◆ **Exercise**: Of all the lines in the entries below, give again exactly those starting at the line containing "Directorul din Romsi" and ending at the line containing "care a semnat contractul", both ends included, and no others.

※ ※ ※

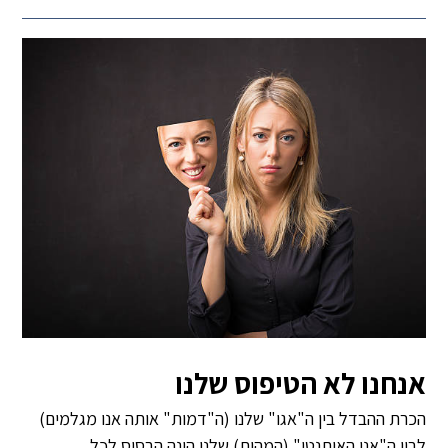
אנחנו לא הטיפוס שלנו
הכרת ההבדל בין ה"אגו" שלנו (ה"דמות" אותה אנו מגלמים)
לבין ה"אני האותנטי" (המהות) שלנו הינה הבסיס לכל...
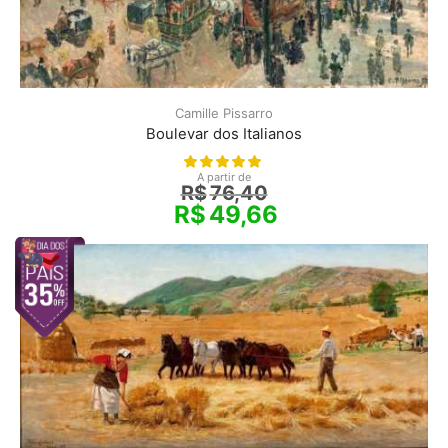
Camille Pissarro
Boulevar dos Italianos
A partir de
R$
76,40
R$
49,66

※ ※ ※

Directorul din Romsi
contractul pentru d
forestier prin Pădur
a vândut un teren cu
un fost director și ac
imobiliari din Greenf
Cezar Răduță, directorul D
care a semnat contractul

※ ※ ※

◆ **Expected output**:
Directorul din Romsi
contractul pentru d
forestier prin Pădur
a vândut un teren cu
un fost director și ac
imobiliari din Greenf
Cezar Răduță, directorul D
care a semnat contractul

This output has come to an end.